Esa mentira que desgasta nunca se define solo por su falta de verdad, sino por la intencionalidad que la sostiene. Y, sobre todo, por el daño que produce. No es un juego retórico, no es un baile de palabras ambiguas: es un acto que incide en la vida común, en la legislación, en la economía familiar, en el clima de convivencia. La mentira política es eficaz cuando sabe detectar el punto vulnerable de una sociedad cansada, polarizada o temerosa.
En nuestro país, la confrontación política ha convertido la mentira pública en una herramienta identitaria. El debate público se construye demasiadas veces sobre performances de la verdad, donde lo importante no es la evidencia sino la fidelidad al relato propio. La mentira se normaliza cuando se convierte en marca de pertenencia: creer o dudar ya no define una relación con la realidad, sino con el grupo.
Esto no sucede en el vacío. Derrida señala algo crucial: las mentiras políticas reflejan las mentiras de los conciudadanos. Dicho de otro modo, la mentira institucional encuentra terreno fértil cuando la sociedad decide que hay verdades que prefiere no mirar. Cuando aceptar la complejidad resulta incómodo y es más fácil abrazar la simplificación emocional, el adversario se convierte en enemigo, el desacuerdo en traición, el dato en sospecha. Una demostración más de la necesidad como sociedad por tomar en serio lo que es imprescindible para cada uno de nosotros. Una responsabilidad individual por frenar nuestra propia dejadez injustificable sobre la certeza que nos pueda rodear.

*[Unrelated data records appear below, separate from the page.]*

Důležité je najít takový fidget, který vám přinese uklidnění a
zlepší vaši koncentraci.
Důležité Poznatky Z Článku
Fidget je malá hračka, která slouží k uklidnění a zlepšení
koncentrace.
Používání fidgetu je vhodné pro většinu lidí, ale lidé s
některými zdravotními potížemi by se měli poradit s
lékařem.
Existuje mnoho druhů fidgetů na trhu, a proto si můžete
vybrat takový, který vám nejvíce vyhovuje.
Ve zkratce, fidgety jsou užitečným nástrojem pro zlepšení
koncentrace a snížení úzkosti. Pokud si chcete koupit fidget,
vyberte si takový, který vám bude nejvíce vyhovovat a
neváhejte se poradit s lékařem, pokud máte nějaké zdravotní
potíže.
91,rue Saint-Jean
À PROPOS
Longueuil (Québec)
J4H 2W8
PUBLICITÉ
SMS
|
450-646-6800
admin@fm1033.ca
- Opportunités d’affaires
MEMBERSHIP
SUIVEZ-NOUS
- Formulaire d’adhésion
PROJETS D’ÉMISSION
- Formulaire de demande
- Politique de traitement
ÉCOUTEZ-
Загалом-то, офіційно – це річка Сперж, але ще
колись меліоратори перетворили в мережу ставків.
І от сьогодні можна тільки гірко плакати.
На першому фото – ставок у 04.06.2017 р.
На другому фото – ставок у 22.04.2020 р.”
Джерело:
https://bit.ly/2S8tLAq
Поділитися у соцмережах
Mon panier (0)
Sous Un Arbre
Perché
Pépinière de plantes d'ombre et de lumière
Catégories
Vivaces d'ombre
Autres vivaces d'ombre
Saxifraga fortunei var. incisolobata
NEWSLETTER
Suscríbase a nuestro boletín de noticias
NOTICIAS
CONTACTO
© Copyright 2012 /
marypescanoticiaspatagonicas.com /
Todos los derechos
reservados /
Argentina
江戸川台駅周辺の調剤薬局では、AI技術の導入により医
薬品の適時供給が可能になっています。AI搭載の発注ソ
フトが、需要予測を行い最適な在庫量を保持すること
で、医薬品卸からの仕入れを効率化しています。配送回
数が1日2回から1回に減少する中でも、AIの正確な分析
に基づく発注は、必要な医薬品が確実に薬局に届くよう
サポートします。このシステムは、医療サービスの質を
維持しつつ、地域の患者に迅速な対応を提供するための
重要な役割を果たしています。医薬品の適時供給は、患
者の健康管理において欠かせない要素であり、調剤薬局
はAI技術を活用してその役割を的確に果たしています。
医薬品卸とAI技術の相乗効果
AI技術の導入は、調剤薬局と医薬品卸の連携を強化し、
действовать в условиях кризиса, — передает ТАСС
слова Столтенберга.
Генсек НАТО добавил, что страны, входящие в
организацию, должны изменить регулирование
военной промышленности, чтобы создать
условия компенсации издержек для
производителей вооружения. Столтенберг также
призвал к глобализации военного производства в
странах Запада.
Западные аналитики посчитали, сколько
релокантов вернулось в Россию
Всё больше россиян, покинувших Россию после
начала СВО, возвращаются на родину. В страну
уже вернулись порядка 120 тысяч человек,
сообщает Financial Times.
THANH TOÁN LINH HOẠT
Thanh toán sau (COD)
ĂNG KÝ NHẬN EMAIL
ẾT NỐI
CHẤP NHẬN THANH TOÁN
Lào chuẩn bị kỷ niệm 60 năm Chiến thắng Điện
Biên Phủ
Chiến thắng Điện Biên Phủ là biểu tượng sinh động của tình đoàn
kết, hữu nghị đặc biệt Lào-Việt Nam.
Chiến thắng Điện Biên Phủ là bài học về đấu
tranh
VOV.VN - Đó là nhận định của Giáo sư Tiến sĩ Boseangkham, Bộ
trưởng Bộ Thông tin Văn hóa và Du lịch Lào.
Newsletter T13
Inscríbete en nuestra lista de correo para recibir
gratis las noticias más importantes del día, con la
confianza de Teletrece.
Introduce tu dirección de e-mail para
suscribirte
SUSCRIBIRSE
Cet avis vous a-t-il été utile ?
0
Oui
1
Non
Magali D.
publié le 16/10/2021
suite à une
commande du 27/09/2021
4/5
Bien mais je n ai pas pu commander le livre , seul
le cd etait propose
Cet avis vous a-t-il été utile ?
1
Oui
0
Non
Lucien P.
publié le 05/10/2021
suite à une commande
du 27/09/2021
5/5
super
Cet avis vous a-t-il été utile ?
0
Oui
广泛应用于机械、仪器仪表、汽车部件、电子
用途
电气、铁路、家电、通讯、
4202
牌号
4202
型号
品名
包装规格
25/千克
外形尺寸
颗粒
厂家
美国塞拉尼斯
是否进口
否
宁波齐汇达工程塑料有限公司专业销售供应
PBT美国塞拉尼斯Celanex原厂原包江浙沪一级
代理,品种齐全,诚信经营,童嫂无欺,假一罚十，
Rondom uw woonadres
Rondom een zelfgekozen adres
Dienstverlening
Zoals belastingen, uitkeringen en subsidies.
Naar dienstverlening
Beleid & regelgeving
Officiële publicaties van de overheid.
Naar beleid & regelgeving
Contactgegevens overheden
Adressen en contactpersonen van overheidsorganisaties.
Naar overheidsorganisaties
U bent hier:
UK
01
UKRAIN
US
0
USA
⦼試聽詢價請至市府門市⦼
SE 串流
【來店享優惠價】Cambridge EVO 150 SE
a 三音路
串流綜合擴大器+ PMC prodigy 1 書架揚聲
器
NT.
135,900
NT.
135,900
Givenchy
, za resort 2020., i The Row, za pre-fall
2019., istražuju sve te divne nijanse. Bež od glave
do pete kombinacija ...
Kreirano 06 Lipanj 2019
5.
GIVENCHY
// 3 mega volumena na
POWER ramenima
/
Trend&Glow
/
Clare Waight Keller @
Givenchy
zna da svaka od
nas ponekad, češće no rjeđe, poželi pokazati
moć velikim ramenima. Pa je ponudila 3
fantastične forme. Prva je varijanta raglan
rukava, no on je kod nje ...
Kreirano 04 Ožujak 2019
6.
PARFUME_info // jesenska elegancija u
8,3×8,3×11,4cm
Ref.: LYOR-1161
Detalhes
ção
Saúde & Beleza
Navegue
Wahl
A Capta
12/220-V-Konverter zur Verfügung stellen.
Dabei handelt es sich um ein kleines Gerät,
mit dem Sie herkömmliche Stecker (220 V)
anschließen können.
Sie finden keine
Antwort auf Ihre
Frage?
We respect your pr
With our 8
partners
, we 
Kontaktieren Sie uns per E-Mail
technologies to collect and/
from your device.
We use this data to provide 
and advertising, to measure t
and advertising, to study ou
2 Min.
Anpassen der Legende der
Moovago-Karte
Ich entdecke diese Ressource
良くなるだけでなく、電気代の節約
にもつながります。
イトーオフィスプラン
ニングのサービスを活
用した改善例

Las redes sociales han acelerado este proceso, pero no lo han creado. Su papel ha sido multiplicar la velocidad con la que una afirmación, aunque sea falsa, adquiere forma de convicción. Allí donde antes la mentira exigía cierta sutileza estratégica, ahora basta con la repetición y el impacto. El click sustituye al argumento. Y en ello somos auténticos cómplices del declive.
Defender la democracia hoy no consiste solo en proteger instituciones o votar cada cierto tiempo. También implica una tarea íntima y colectiva: aprender a sostener la verdad, incluso cuando es incómoda, incluso cuando no favorece a quienes preferimos políticamente. El compromiso democrático exige reconocer que la realidad es compleja y que ninguna identidad ideológica es dueña exclusiva de la razón.
La pregunta importante no es cuántas mentiras se dicen, sino qué estamos dispuestos a tolerar de ellas. El peligro no es que nos engañen, sino que dejemos de preocuparnos por ser engañados. Y en esa tesitura solamente respaldamos esa extraña capacidad de mirar a otro lado y deshumanizar nuestra propia conciencia.
No se trata de exigir héroes morales en la política, sino de recuperar una ciudadanía capaz de exigir transparencia, rigor y responsabilidad. De lo contrario, la verdad seguirá siendo reemplazada por la convicción vacía y la democracia perderá aquello que la hace digna de ser defendida: la confianza en la palabra como espacio común.